## Activity
A faithful copy of all the data is the goal; omit the pictures.
******
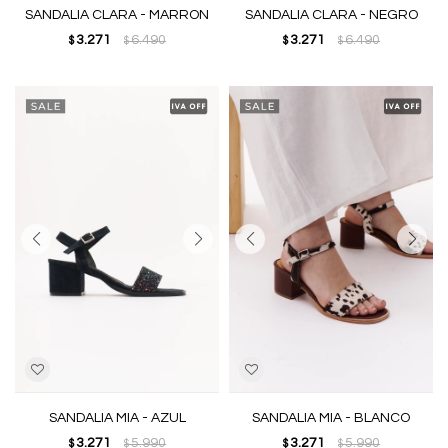
SANDALIA CLARA - MARRON
SANDALIA CLARA - NEGRO
3.271
6.490
3.271
6.490
$
$
$
$
SANDALIA MIA - AZUL
SANDALIA MIA - BLANCO
3.271
5.990
3.271
5.990
$
$
$
$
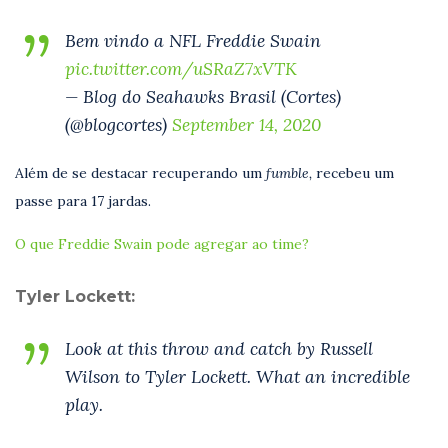
Bem vindo a NFL Freddie Swain
pic.twitter.com/uSRaZ7xVTK
— Blog do Seahawks Brasil (Cortes)
(@blogcortes)
September 14, 2020
Além de se destacar recuperando um
fumble,
recebeu um
passe para 17 jardas.
O que Freddie Swain pode agregar ao time?
Tyler Lockett:
Look at this throw and catch by Russell
Wilson to Tyler Lockett. What an incredible
play.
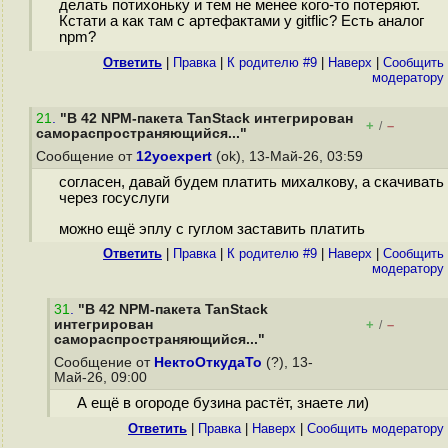
делать потихоньку и тем не менее кого-то потеряют.
Кстати а как там с артефактами у gitflic? Есть аналог
npm?
Ответить
|
Правка
|
К родителю #9
|
Наверх
|
Cообщить
модератору
21
.
"В 42 NPM-пакета TanStack интегрирован
+
–
/
самораспространяющийся..."
Сообщение от
12yoexpert
(ok), 13-Май-26, 03:59
согласен, давай будем платить михалкову, а скачивать
через госуслуги
можно ещё эплу с гуглом заставить платить
Ответить
|
Правка
|
К родителю #9
|
Наверх
|
Cообщить
модератору
31
.
"В 42 NPM-пакета TanStack
интегрирован
+
–
/
самораспространяющийся..."
Сообщение от
НектоОткудаТо
(?), 13-
Май-26, 09:00
А ещё в огороде бузина растёт, знаете ли)
Ответить
|
Правка
|
Наверх
|
Cообщить модератору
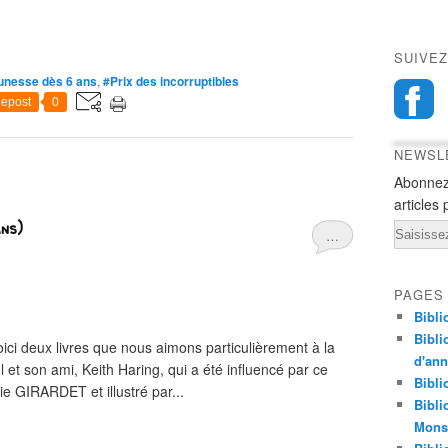
SUIVEZ
unesse dès 6 ans
,
#Prix des incorruptibles
epost
0
NEWSL
Abonnez
articles 
ans)
Email
…
PAGES
Bibli
Bibli
voici deux livres que nous aimons particulièrement à la
d'an
et son ami, Keith Haring, qui a été influencé par ce
Bibli
ie GIRARDET et illustré par...
Bibli
Monst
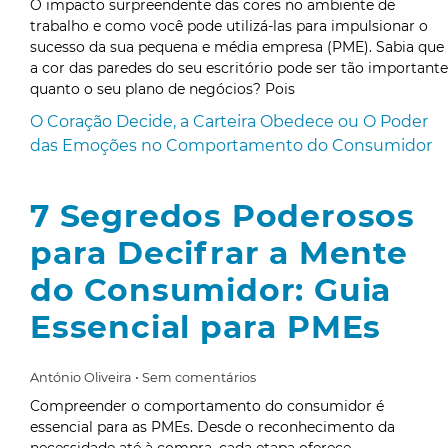
O impacto surpreendente das cores no ambiente de
trabalho e como você pode utilizá-las para impulsionar o
sucesso da sua pequena e média empresa (PME). Sabia que
a cor das paredes do seu escritório pode ser tão importante
quanto o seu plano de negócios? Pois
O Coração Decide, a Carteira Obedece ou O Poder
das Emoções no Comportamento do Consumidor
7 Segredos Poderosos
para Decifrar a Mente
do Consumidor: Guia
Essencial para PMEs
António Oliveira
Sem comentários
Compreender o comportamento do consumidor é
essencial para as PMEs. Desde o reconhecimento da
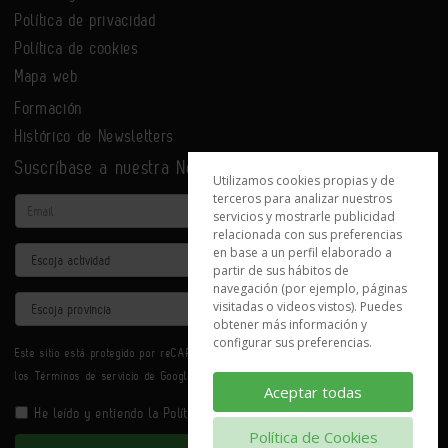
Política de privacidad
Política de cookies
Mapa web
Formación
Histórico de Newsletters
Suscríbase a nuestra Newsletter
Utilizamos cookies propias y de
terceros para analizar nuestros
Email
servicios y mostrarle publicidad
relacionada con sus preferencias
en base a un perfil elaborado a
Actividad
partir de sus hábitos de
navegación (por ejemplo, páginas
Provincia
visitadas o videos vistos). Puedes
obtener más información y
configurar sus preferencias.
Este sitio está protegido por reCAPTCHA y se aplican la
Política de privacidad
y
los
Términos de servicio
de Google.
Aceptar todas
He leído y entiendo la
Política de Privacidad
Política de Cookies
******
## Problem solution
SANDALIA CLARA - MARRON
SANDALIA CLARA - NEGRO
3.271
6.490
3.271
6.490
$
$
$
$
SANDALIA MIA - AZUL
SANDALIA MIA - BLANCO
3.271
5.990
3.271
5.990
$
$
$
$
Bem vindo a NFL Freddie Swain
pic.twitter.com/uSRaZ7xVTK
— Blog do Seahawks Brasil (Cortes)
(@blogcortes)
September 14, 2020
Além de se destacar recuperando um
fumble,
recebeu um
passe para 17 jardas.
O que Freddie Swain pode agregar ao time?
Tyler Lockett:
Look at this throw and catch by Russell
Wilson to Tyler Lockett. What an incredible
play.
делать потихоньку и тем не менее кого-то потеряют.
Кстати а как там с артефактами у gitflic? Есть аналог
npm?
Ответить
|
Правка
|
К родителю #9
|
Наверх
|
Cообщить
модератору
21
.
"В 42 NPM-пакета TanStack интегрирован
+
–
/
самораспространяющийся..."
Сообщение от
12yoexpert
(ok), 13-Май-26, 03:59
согласен, давай будем платить михалкову, а скачивать
через госуслуги
можно ещё эплу с гуглом заставить платить
Ответить
|
Правка
|
К родителю #9
|
Наверх
|
Cообщить
модератору
31
.
"В 42 NPM-пакета TanStack
интегрирован
+
–
/
самораспространяющийся..."
Сообщение от
НектоОткудаТо
(?), 13-
Май-26, 09:00
А ещё в огороде бузина растёт, знаете ли)
Ответить
|
Правка
|
Наверх
|
Cообщить модератору
SUIVEZ
unesse dès 6 ans
,
#Prix des incorruptibles
epost
0
NEWSL
Abonnez
articles 
ans)
Email
…
PAGES
Bibli
Bibli
voici deux livres que nous aimons particulièrement à la
d'an
et son ami, Keith Haring, qui a été influencé par ce
Bibli
ie GIRARDET et illustré par...
Bibli
Monst
O impacto surpreendente das cores no ambiente de
trabalho e como você pode utilizá-las para impulsionar o
sucesso da sua pequena e média empresa (PME). Sabia que
a cor das paredes do seu escritório pode ser tão importante
quanto o seu plano de negócios? Pois
O Coração Decide, a Carteira Obedece ou O Poder
das Emoções no Comportamento do Consumidor
7 Segredos Poderosos
para Decifrar a Mente
do Consumidor: Guia
Essencial para PMEs
António Oliveira
Sem comentários
Compreender o comportamento do consumidor é
essencial para as PMEs. Desde o reconhecimento da
Política de privacidad
Política de cookies
Mapa web
Formación
Histórico de Newsletters
Suscríbase a nuestra Newsletter
Utilizamos cookies propias y de
terceros para analizar nuestros
Email
servicios y mostrarle publicidad
relacionada con sus preferencias
en base a un perfil elaborado a
Actividad
partir de sus hábitos de
navegación (por ejemplo, páginas
Provincia
visitadas o videos vistos). Puedes
obtener más información y
configurar sus preferencias.
Este sitio está protegido por reCAPTCHA y se aplican la
Política de privacidad
y
los
Términos de servicio
de Google.
Aceptar todas
He leído y entiendo la
Política de Privacidad
Política de Cookies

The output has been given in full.